Above 9,000 feet in Southern California, you will find yourself in the Hudsonian zone. This is the ecological equivalent of being at sea level in Northern Canada. One of the conifer residents up here is the wind-twisted Limber Pine, which has rubbery twigs you can bend into knots like a cherry stem. Some of these pines are believed to be over 2000 years old. Whether you are suffering from the heat or the wind on this particular day, just imagine yourself a limber pine and try to adapt. Be flexible with the weather delivered.
If rocks can be cool and old, Vasquez Rocks are the Steve McQueen of geology.

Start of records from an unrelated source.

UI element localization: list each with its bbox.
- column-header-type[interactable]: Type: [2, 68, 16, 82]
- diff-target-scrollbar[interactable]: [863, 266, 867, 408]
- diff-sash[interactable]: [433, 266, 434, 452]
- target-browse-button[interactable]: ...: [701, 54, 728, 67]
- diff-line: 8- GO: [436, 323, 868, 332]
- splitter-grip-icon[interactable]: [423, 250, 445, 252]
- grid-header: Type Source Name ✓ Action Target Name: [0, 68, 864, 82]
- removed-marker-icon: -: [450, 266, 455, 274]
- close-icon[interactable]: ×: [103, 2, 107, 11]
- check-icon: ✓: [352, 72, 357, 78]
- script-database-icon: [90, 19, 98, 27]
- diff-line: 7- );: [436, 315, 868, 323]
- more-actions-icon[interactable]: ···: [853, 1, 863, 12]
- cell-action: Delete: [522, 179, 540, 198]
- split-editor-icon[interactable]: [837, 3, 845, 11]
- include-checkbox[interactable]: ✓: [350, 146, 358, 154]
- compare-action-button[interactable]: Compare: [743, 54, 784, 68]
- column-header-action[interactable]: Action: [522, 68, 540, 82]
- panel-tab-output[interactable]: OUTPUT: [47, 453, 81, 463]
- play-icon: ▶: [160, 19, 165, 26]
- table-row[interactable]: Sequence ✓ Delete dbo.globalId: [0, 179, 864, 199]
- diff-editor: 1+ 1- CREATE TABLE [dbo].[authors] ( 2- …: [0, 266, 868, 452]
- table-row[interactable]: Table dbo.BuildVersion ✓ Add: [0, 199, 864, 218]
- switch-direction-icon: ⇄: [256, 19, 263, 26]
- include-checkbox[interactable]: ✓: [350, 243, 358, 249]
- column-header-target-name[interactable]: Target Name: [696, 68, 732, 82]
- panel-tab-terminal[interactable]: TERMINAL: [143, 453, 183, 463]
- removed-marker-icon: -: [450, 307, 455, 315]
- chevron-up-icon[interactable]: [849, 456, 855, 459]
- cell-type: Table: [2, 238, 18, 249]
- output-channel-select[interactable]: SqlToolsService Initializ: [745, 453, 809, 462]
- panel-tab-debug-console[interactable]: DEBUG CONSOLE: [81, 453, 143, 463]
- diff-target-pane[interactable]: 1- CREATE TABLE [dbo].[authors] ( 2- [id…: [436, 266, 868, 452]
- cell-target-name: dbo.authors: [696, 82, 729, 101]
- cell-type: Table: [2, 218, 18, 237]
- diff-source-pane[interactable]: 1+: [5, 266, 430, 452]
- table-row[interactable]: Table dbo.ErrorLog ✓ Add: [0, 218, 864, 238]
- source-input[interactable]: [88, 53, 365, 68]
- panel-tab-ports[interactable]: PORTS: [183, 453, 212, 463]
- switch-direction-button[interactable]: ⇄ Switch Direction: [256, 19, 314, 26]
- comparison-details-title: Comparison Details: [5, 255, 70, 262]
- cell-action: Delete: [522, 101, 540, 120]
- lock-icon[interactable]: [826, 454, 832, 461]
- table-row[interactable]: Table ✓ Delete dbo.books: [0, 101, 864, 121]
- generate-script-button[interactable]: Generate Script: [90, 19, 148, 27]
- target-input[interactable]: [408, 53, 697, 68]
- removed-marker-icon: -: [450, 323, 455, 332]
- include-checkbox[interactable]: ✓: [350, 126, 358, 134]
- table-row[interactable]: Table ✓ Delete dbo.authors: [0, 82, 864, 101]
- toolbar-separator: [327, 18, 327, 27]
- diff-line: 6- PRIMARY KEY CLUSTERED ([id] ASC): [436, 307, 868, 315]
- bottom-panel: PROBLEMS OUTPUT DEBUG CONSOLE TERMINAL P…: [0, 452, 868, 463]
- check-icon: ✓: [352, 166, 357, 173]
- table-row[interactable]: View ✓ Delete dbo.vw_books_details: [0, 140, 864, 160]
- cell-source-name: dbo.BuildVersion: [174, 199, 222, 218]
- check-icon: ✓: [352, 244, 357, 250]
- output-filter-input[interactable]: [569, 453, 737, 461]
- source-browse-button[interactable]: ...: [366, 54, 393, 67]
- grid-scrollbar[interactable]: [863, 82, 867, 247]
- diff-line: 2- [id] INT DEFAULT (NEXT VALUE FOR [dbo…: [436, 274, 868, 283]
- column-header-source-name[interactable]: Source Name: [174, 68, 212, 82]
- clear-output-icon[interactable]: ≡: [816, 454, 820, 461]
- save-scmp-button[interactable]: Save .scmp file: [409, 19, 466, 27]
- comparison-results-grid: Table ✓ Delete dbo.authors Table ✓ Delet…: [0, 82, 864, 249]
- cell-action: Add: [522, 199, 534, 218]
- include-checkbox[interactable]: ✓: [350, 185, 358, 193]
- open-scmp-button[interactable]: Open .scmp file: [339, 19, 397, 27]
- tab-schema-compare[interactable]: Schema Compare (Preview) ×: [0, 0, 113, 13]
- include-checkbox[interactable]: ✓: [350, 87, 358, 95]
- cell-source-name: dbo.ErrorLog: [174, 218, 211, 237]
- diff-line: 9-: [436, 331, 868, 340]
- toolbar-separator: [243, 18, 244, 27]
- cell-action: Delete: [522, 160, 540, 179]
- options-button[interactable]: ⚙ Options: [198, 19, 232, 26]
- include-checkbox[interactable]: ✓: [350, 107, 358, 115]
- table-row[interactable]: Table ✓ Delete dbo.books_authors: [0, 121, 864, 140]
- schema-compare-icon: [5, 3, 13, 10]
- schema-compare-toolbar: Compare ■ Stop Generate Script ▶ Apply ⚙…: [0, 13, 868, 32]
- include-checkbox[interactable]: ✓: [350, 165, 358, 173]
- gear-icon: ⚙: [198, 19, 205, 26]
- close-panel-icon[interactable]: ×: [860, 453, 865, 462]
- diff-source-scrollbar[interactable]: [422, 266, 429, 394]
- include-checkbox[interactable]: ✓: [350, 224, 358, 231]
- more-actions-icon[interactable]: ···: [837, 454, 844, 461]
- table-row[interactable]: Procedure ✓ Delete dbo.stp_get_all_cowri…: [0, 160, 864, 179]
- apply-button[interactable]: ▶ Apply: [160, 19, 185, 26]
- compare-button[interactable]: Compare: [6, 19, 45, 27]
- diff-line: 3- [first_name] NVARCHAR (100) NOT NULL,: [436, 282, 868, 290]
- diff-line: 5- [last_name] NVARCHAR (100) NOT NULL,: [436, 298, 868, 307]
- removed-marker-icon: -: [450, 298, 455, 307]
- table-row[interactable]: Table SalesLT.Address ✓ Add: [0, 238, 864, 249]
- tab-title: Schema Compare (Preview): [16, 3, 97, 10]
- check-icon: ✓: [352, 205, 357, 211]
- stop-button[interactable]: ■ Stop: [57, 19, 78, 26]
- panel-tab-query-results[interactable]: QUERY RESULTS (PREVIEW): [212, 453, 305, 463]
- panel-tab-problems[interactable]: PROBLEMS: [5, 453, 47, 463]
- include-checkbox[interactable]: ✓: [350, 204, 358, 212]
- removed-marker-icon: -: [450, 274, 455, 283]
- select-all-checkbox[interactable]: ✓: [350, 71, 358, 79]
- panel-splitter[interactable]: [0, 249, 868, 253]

Rising out of the dust-covered hills between Acton and Agua Dulce, these rocks make for a lovely introduction to the natural power of erosion and quake. They were likely formed roughly 25 million years ago and uplifted from the ground with activity from the San Andreas fault, where the Pacific and North American tectonic plates meet. You've seen evidence of this fault before passing through Cabazon Pass at I-10.
Vazquez Rocks lie along The Elkhorn Fault, which is actually an offshoot of San Andreas. In classrooms, faults are typically taught with straight line drawings, but it's not quite like that. Over time, erosion can cause the distinction between plates to blend, and plant cover helps to soften the hard lines you may be looking for. The faults may be easier to identify by discrete geological features like Vazquez Rocks. The San Andres has a lot of offshoots in addition to Elkhorn. Just nearby this area are also Pelona, Vasquez Canyon, Soledad, and San Gabriel Faults. Maybe best to think of it like a branching lightning bolt, or shattered glass, rather than a single fracture line.